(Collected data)
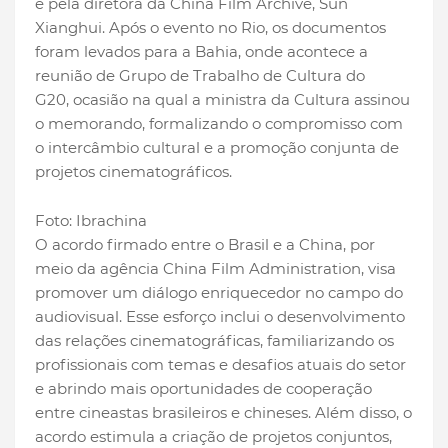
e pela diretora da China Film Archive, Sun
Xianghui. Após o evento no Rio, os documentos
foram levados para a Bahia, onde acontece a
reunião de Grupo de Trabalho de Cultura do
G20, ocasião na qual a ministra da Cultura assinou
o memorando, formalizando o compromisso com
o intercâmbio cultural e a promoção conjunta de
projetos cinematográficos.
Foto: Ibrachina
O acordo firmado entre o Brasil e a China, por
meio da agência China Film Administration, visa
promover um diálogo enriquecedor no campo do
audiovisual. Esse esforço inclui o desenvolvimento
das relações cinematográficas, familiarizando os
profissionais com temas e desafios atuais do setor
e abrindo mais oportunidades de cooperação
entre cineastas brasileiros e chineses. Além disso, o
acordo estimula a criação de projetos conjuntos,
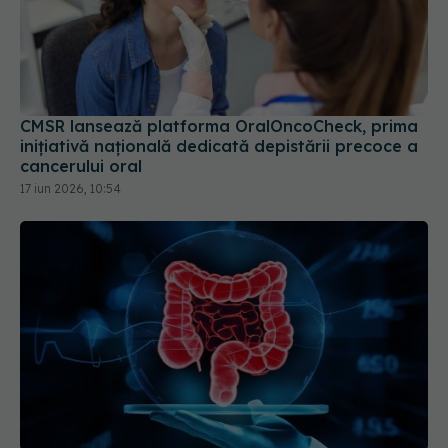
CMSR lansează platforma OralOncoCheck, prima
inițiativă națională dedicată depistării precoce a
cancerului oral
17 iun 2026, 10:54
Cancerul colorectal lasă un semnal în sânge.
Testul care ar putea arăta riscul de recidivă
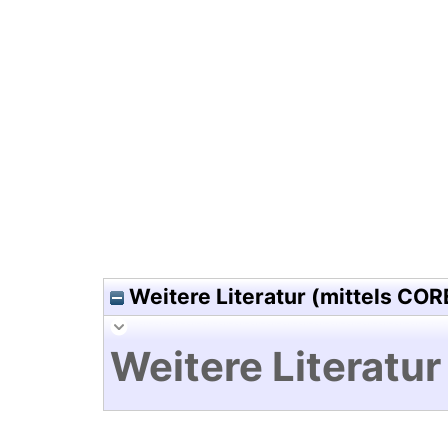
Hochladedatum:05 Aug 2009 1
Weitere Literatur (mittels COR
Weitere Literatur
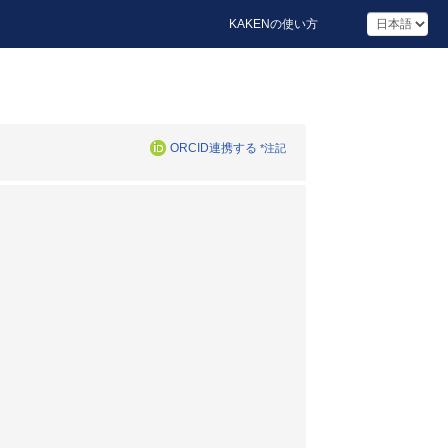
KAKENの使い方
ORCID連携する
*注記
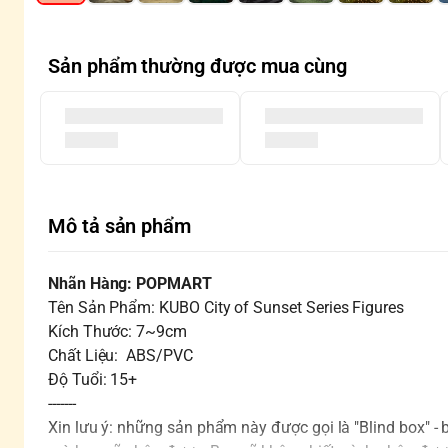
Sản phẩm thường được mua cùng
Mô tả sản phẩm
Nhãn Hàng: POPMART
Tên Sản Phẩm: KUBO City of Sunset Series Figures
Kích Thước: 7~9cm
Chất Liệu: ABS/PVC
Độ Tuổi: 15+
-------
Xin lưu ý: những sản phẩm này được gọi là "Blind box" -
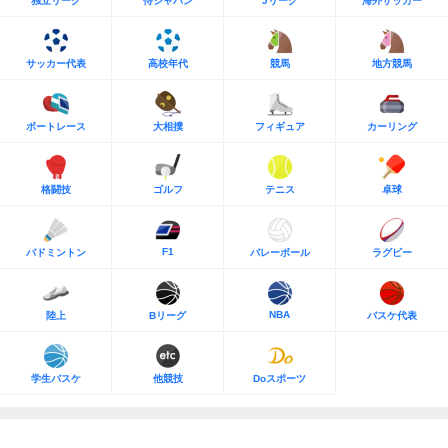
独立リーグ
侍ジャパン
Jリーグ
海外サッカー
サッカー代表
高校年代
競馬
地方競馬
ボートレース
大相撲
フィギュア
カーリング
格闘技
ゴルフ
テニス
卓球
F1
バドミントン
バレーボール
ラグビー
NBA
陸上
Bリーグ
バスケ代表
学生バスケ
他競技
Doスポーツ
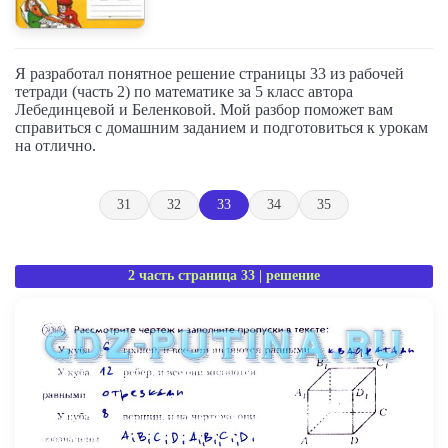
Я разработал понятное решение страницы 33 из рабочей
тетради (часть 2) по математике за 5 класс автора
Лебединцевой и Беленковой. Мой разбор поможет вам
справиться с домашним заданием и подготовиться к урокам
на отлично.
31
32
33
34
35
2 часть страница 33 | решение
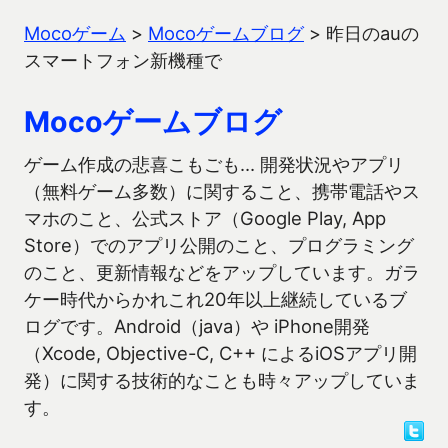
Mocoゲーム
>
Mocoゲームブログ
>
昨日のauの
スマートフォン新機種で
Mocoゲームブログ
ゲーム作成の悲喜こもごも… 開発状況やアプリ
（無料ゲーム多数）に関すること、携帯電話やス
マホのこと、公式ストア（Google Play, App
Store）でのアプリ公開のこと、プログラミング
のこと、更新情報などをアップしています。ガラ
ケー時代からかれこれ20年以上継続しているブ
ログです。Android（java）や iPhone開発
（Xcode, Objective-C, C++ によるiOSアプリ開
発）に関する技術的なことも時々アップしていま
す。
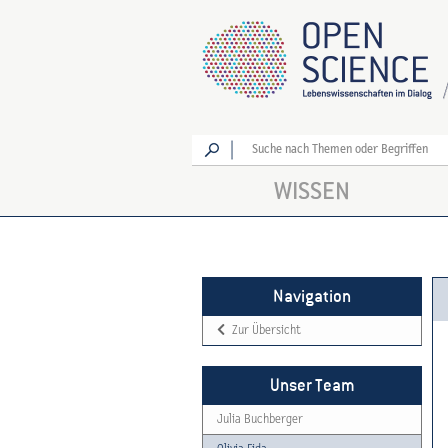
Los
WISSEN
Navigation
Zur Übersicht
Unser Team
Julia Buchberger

* * *

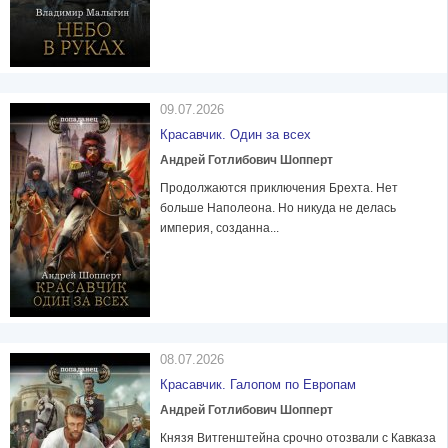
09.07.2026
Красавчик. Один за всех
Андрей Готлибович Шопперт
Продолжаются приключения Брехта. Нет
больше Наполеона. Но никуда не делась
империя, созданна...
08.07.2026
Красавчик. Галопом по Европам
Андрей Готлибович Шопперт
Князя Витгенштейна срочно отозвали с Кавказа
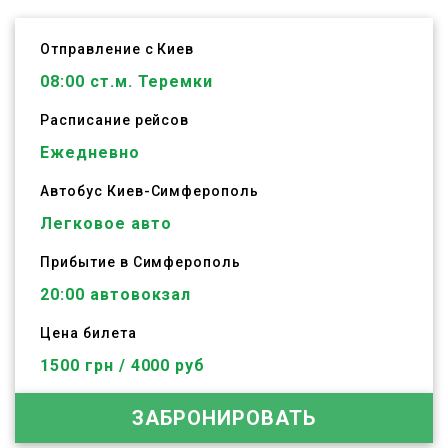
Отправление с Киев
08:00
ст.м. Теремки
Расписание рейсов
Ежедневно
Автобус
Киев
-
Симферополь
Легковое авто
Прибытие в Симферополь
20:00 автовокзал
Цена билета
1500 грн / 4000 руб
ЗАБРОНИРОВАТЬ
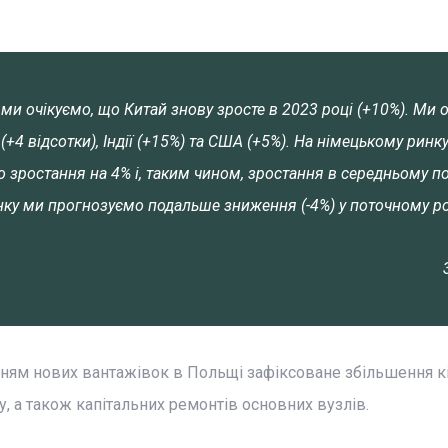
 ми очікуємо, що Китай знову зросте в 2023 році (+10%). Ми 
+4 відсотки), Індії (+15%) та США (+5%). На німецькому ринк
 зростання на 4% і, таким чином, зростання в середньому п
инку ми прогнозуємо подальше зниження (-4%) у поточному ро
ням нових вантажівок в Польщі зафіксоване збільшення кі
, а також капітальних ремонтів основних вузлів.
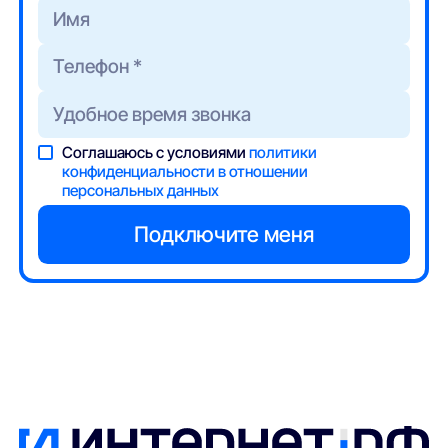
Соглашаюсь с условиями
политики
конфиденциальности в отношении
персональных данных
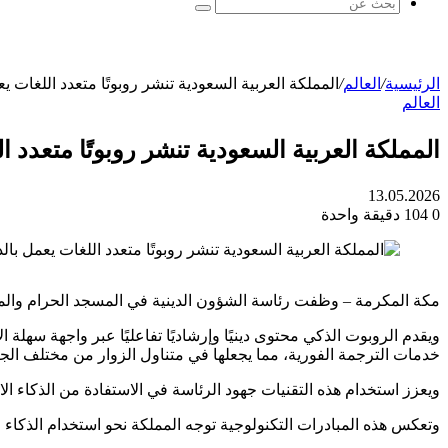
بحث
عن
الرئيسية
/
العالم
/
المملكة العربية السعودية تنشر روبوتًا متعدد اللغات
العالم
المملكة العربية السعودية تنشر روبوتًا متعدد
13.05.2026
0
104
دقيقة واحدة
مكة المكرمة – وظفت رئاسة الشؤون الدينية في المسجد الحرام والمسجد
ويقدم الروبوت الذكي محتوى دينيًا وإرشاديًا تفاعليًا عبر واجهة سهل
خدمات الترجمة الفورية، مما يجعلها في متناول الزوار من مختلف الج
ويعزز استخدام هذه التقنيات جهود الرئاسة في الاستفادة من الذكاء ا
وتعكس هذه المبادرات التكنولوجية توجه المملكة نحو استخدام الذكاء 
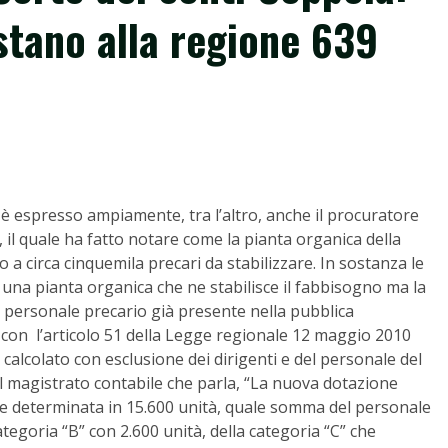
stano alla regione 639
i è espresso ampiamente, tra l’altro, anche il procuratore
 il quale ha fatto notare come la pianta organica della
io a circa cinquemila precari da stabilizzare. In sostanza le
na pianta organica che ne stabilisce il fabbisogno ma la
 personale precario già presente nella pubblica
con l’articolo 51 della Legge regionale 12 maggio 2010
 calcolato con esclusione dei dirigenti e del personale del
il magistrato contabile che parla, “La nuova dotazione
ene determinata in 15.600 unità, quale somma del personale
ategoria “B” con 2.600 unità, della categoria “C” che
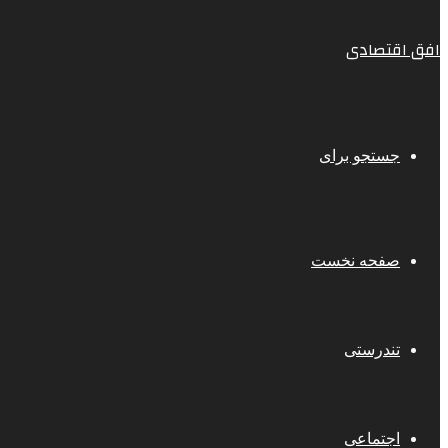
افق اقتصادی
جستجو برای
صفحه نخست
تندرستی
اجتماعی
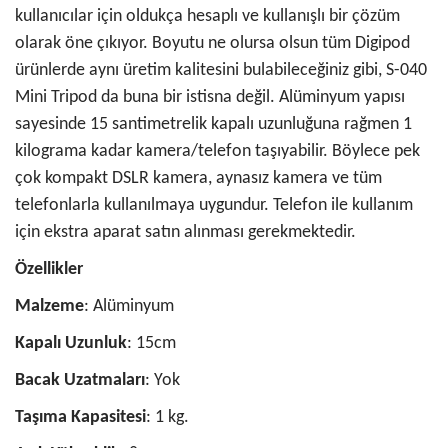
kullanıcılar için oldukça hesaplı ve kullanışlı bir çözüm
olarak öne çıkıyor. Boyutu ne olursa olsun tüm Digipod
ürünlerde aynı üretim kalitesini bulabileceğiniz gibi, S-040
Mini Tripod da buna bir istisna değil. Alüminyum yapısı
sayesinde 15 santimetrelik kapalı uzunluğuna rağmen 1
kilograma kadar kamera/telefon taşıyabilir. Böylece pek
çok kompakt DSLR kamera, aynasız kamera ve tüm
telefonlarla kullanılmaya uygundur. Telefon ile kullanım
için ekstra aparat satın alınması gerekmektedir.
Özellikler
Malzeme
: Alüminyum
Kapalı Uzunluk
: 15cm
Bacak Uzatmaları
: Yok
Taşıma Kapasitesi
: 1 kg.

...

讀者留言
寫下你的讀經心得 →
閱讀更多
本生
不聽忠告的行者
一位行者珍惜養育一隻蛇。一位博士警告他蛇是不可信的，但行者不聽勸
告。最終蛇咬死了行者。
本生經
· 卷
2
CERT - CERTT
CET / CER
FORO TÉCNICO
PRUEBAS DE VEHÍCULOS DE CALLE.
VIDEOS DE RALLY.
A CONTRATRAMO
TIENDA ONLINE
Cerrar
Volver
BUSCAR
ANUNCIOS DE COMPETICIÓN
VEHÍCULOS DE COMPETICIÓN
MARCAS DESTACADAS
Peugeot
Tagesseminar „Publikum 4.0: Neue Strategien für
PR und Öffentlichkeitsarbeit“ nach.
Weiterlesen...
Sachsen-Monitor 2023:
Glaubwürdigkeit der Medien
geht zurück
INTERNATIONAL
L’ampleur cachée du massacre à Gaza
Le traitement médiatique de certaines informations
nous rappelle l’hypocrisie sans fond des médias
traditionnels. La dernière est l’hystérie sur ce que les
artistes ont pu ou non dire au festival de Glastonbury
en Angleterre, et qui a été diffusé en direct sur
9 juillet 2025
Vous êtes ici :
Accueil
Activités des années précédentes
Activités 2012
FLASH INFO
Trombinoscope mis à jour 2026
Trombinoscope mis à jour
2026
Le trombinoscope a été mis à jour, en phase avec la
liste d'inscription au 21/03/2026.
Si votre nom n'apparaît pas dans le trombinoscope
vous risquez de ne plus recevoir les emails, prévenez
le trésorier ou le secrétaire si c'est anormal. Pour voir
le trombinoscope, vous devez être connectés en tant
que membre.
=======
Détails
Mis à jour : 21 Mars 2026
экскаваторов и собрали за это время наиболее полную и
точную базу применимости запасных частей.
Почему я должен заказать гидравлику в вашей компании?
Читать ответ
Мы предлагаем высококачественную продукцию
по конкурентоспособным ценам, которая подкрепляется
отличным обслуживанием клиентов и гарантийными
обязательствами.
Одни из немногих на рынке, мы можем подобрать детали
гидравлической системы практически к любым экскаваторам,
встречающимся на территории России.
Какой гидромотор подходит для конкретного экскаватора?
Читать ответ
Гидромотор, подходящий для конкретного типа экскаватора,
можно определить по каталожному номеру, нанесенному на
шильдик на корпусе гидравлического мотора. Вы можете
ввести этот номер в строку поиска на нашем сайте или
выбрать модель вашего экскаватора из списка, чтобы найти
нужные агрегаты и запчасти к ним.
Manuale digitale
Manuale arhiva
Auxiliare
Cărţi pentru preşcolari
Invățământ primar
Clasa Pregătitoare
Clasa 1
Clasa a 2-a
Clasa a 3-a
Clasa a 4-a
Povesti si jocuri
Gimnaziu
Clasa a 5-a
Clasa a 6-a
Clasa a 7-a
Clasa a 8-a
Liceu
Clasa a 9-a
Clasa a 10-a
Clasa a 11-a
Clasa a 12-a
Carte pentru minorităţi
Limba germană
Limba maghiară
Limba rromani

**WORK TO BE COMPLETED**
Could you repeat, exactly, only the lines above starting at the one that has "المملكة العربية السعودية تنشر روبوتًا متعدد اللغات" and stopping after the one that has "ürünlerde aynı üretim", without the pictures?

**RESULT FOR THIS TASK**
المملكة العربية السعودية تنشر روبوتًا متعدد اللغات
العالم
المملكة العربية السعودية تنشر روبوتًا متعدد
13.05.2026
0
104
دقيقة واحدة
مكة المكرمة – وظفت رئاسة الشؤون الدينية في المسجد الحرام والمسجد
ويقدم الروبوت الذكي محتوى دينيًا وإرشاديًا تفاعليًا عبر واجهة سهل
خدمات الترجمة الفورية، مما يجعلها في متناول الزوار من مختلف الج
ويعزز استخدام هذه التقنيات جهود الرئاسة في الاستفادة من الذكاء ا
وتعكس هذه المبادرات التكنولوجية توجه المملكة نحو استخدام الذكاء 
stano alla regione 639
i è espresso ampiamente, tra l’altro, anche il procuratore
 il quale ha fatto notare come la pianta organica della
io a circa cinquemila precari da stabilizzare. In sostanza le
na pianta organica che ne stabilisce il fabbisogno ma la
 personale precario già presente nella pubblica
con l’articolo 51 della Legge regionale 12 maggio 2010
 calcolato con esclusione dei dirigenti e del personale del
il magistrato contabile che parla, “La nuova dotazione
ene determinata in 15.600 unità, quale somma del personale
ategoria “B” con 2.600 unità, della categoria “C” che
افق اقتصادی
جستجو برای
صفحه نخست
تندرستی
اجتماعی
kullanıcılar için oldukça hesaplı ve kullanışlı bir çözüm
olarak öne çıkıyor. Boyutu ne olursa olsun tüm Digipod
ürünlerde aynı üretim kalitesini bulabileceğiniz gibi, S-040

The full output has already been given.